#### About this exercise:
Filter on the word "status": copy each matching line from the listing below.

________________

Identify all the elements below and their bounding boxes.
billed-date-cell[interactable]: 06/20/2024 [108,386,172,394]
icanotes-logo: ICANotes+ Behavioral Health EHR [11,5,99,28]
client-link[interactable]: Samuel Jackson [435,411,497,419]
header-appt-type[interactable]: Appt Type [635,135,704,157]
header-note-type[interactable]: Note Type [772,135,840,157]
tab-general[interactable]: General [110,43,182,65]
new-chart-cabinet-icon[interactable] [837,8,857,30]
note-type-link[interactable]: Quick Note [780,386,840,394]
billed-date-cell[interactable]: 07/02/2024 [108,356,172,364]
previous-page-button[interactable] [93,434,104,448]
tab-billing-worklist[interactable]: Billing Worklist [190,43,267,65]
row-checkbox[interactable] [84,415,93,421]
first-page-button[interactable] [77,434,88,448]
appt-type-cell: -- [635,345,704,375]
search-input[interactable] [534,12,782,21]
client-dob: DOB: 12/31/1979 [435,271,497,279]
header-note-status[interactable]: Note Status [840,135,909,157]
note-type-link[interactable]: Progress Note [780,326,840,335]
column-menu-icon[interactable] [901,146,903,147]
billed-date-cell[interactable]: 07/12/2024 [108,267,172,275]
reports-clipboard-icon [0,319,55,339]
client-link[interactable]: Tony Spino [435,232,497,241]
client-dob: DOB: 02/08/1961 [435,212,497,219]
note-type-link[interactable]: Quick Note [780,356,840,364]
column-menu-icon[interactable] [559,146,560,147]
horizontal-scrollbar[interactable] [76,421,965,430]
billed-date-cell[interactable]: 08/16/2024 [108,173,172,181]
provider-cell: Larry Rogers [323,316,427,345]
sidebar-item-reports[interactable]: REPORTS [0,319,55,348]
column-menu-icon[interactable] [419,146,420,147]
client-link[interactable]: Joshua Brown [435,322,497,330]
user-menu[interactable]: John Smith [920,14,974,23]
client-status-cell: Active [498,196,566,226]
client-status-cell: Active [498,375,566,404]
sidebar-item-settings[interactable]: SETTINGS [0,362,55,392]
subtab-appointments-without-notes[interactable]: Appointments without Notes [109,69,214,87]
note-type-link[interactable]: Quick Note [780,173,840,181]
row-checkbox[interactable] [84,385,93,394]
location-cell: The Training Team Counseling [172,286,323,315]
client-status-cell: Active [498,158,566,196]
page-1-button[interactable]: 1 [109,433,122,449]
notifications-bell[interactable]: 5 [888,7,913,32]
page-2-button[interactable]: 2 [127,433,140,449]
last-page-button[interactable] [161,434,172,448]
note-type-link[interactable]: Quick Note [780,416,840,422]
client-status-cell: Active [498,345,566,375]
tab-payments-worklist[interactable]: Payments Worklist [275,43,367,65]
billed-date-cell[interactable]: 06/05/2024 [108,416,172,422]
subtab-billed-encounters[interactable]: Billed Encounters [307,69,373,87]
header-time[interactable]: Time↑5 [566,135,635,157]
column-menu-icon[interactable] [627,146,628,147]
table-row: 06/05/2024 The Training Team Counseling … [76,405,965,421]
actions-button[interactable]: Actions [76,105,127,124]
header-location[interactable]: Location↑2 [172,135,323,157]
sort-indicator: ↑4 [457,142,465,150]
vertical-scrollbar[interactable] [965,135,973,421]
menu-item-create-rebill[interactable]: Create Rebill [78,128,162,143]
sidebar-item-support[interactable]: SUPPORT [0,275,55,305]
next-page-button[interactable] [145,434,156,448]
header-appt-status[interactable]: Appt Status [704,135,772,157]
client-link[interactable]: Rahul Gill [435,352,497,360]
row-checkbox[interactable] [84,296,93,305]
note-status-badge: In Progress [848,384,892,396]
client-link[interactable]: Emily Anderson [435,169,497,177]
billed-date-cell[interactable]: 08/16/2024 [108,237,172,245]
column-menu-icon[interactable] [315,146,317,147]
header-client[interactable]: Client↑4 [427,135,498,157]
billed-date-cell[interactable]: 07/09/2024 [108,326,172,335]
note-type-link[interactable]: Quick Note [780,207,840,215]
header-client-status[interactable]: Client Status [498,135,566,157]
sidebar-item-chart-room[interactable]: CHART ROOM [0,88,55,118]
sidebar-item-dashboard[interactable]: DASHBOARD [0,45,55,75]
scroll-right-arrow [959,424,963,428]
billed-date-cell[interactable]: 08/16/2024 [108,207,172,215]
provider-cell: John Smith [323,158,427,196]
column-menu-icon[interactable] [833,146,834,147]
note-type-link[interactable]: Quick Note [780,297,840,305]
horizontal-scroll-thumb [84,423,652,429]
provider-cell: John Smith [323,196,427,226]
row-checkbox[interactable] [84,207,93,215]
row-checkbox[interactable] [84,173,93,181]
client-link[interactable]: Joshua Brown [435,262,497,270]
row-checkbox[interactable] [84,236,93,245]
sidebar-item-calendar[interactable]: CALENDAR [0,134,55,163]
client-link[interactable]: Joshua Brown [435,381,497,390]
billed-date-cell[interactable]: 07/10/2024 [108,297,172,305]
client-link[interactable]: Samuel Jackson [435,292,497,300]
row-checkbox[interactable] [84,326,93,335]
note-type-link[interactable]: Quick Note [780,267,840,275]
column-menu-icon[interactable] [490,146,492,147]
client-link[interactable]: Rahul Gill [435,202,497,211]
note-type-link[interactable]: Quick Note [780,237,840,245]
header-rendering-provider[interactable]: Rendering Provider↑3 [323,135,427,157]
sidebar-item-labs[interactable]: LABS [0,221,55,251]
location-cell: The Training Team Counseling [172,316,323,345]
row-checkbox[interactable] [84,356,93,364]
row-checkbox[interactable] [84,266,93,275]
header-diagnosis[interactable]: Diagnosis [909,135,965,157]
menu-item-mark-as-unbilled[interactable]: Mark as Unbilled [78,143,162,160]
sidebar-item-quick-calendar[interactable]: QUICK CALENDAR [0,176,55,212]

________________

#### Task output:
header-note-status[interactable]: Note Status [840,135,909,157]
client-status-cell: Active [498,196,566,226]
client-status-cell: Active [498,375,566,404]
client-status-cell: Active [498,158,566,196]
client-status-cell: Active [498,345,566,375]
header-appt-status[interactable]: Appt Status [704,135,772,157]
note-status-badge: In Progress [848,384,892,396]
header-client-status[interactable]: Client Status [498,135,566,157]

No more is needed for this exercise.